Gather each line containing the string "RELAY" from these entries.

....

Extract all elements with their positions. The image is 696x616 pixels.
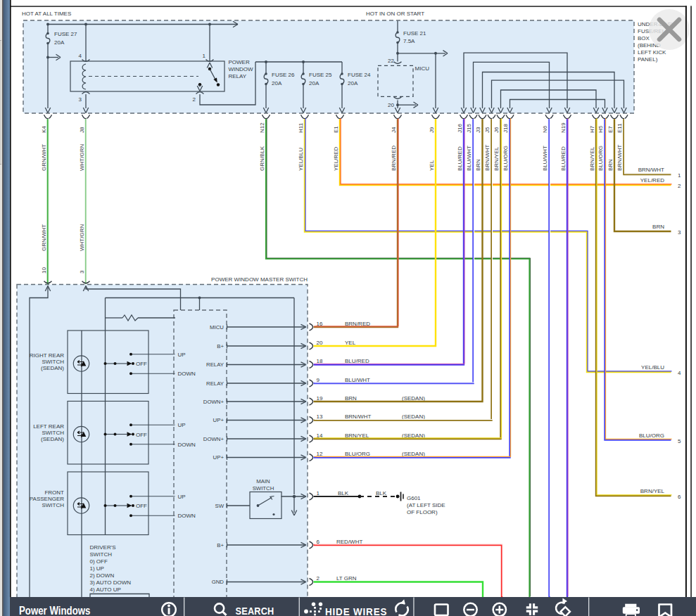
svg-text:2: 2 <box>678 183 681 189</box>
svg-text:BRN/WHT: BRN/WHT <box>638 167 664 173</box>
svg-text:BLK: BLK <box>338 490 349 496</box>
svg-text:LT GRN: LT GRN <box>336 575 357 582</box>
svg-text:OF FLOOR): OF FLOOR) <box>407 509 438 515</box>
svg-text:BRN/RED: BRN/RED <box>391 146 397 171</box>
svg-text:RELAY: RELAY <box>206 361 224 368</box>
svg-text:MICU: MICU <box>210 324 224 331</box>
svg-text:22: 22 <box>388 58 394 64</box>
svg-text:MAIN: MAIN <box>256 478 270 485</box>
svg-text:2: 2 <box>193 96 196 103</box>
svg-text:BRN/WHT: BRN/WHT <box>616 145 623 171</box>
svg-text:14: 14 <box>317 432 323 439</box>
svg-text:OFF: OFF <box>136 503 147 509</box>
svg-text:RIGHT REAR: RIGHT REAR <box>30 352 64 359</box>
svg-text:BLU/ORG: BLU/ORG <box>597 146 604 171</box>
svg-text:DOWN+: DOWN+ <box>203 399 224 405</box>
svg-text:J9: J9 <box>429 127 435 133</box>
svg-text:WINDOW: WINDOW <box>229 66 254 72</box>
svg-text:FUSE 24: FUSE 24 <box>348 72 371 78</box>
svg-text:4) AUTO UP: 4) AUTO UP <box>90 586 121 593</box>
svg-text:E7: E7 <box>607 126 614 133</box>
svg-text:DOWN: DOWN <box>178 513 196 519</box>
svg-text:1) UP: 1) UP <box>90 565 104 572</box>
svg-text:3: 3 <box>678 229 681 236</box>
svg-text:BRN: BRN <box>475 159 481 171</box>
svg-text:UP+: UP+ <box>213 417 224 423</box>
svg-text:BRN: BRN <box>652 224 664 230</box>
svg-text:E11: E11 <box>616 123 623 133</box>
svg-text:13: 13 <box>317 413 323 420</box>
svg-text:FUSE 27: FUSE 27 <box>54 31 77 37</box>
svg-text:B+: B+ <box>217 343 224 349</box>
svg-text:20A: 20A <box>272 80 282 86</box>
svg-text:HIDE WIRES: HIDE WIRES <box>325 605 387 616</box>
svg-text:HOT AT ALL TIMES: HOT AT ALL TIMES <box>22 11 71 17</box>
svg-text:UP: UP <box>178 422 186 428</box>
svg-text:BLU/RED: BLU/RED <box>345 358 369 364</box>
svg-text:LEFT REAR: LEFT REAR <box>33 423 64 430</box>
svg-text:0) OFF: 0) OFF <box>90 558 108 565</box>
svg-text:H7: H7 <box>589 125 595 133</box>
svg-text:H5: H5 <box>597 125 604 133</box>
svg-text:(SEDAN): (SEDAN) <box>402 432 425 439</box>
svg-text:SWITCH: SWITCH <box>253 485 274 492</box>
svg-text:3: 3 <box>79 270 85 274</box>
svg-text:6: 6 <box>317 539 320 545</box>
svg-text:FUSE 21: FUSE 21 <box>403 30 426 37</box>
svg-text:RED/WHT: RED/WHT <box>336 539 362 545</box>
svg-text:SEARCH: SEARCH <box>236 605 274 616</box>
svg-text:N6: N6 <box>542 125 548 133</box>
svg-text:BLU/ORG: BLU/ORG <box>639 432 664 439</box>
svg-text:YEL/RED: YEL/RED <box>333 147 339 171</box>
svg-text:12: 12 <box>317 451 323 457</box>
svg-text:6: 6 <box>678 494 681 500</box>
svg-text:E1: E1 <box>333 126 339 133</box>
svg-text:(AT LEFT SIDE: (AT LEFT SIDE <box>407 502 445 508</box>
svg-text:9: 9 <box>317 377 320 383</box>
svg-text:(SEDAN): (SEDAN) <box>402 413 425 420</box>
svg-text:MICU: MICU <box>415 65 430 72</box>
svg-text:DOWN: DOWN <box>178 371 196 377</box>
svg-text:DOWN: DOWN <box>178 442 196 448</box>
svg-text:GRN/WHT: GRN/WHT <box>41 224 47 251</box>
svg-text:SWITCH: SWITCH <box>42 359 64 365</box>
svg-text:H11: H11 <box>298 122 304 133</box>
svg-text:BLU/RED: BLU/RED <box>560 146 567 171</box>
svg-text:3: 3 <box>79 96 82 103</box>
svg-text:G601: G601 <box>407 495 421 501</box>
svg-text:WHT/GRN: WHT/GRN <box>79 224 85 251</box>
svg-text:PANEL): PANEL) <box>638 56 658 63</box>
svg-text:2) DOWN: 2) DOWN <box>90 572 115 579</box>
svg-text:20: 20 <box>388 102 394 108</box>
svg-text:BRN/YEL: BRN/YEL <box>640 488 665 494</box>
svg-text:1: 1 <box>678 172 681 179</box>
svg-text:DOWN+: DOWN+ <box>203 436 224 442</box>
svg-text:RELAY: RELAY <box>229 73 247 79</box>
svg-text:J15: J15 <box>466 124 472 133</box>
svg-text:SWITCH: SWITCH <box>42 430 64 436</box>
svg-text:GRN/WHT: GRN/WHT <box>41 144 47 171</box>
svg-text:BRN: BRN <box>607 159 614 171</box>
svg-text:BRN/WHT: BRN/WHT <box>484 145 491 171</box>
svg-text:FUSE 26: FUSE 26 <box>272 72 295 78</box>
svg-text:N12: N12 <box>259 122 265 133</box>
svg-text:BRN/WHT: BRN/WHT <box>345 413 371 420</box>
svg-text:POWER WINDOW MASTER SWITCH: POWER WINDOW MASTER SWITCH <box>211 276 308 283</box>
svg-text:UP: UP <box>178 494 186 500</box>
svg-text:J8: J8 <box>79 127 85 133</box>
svg-text:BRN/YEL: BRN/YEL <box>493 146 500 171</box>
svg-text:4: 4 <box>79 53 82 59</box>
svg-text:FUSE 25: FUSE 25 <box>309 72 332 78</box>
svg-text:DRIVER'S: DRIVER'S <box>90 544 116 551</box>
svg-text:BLU/ORG: BLU/ORG <box>502 146 509 171</box>
svg-text:SWITCH: SWITCH <box>42 502 64 508</box>
svg-text:1: 1 <box>317 490 320 496</box>
svg-text:OFF: OFF <box>136 432 147 438</box>
svg-text:LEFT KICK: LEFT KICK <box>638 49 666 56</box>
svg-text:K4: K4 <box>41 126 47 133</box>
svg-text:BOX: BOX <box>638 35 650 41</box>
svg-text:BRN/YEL: BRN/YEL <box>345 432 369 439</box>
svg-text:YEL/BLU: YEL/BLU <box>641 364 664 371</box>
svg-text:(SEDAN): (SEDAN) <box>402 395 425 402</box>
svg-text:YEL: YEL <box>429 160 435 171</box>
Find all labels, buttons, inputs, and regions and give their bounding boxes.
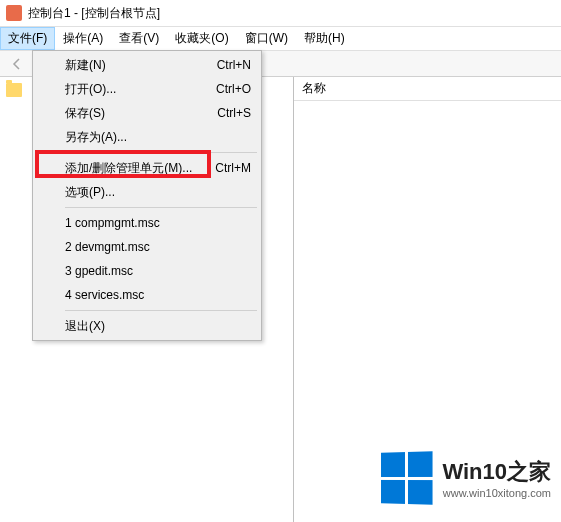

....

SOLUTION TO THIS TASK:
svg-text:RELAY: RELAY <box>206 361 224 368</box>
svg-text:RELAY: RELAY <box>229 73 247 79</box>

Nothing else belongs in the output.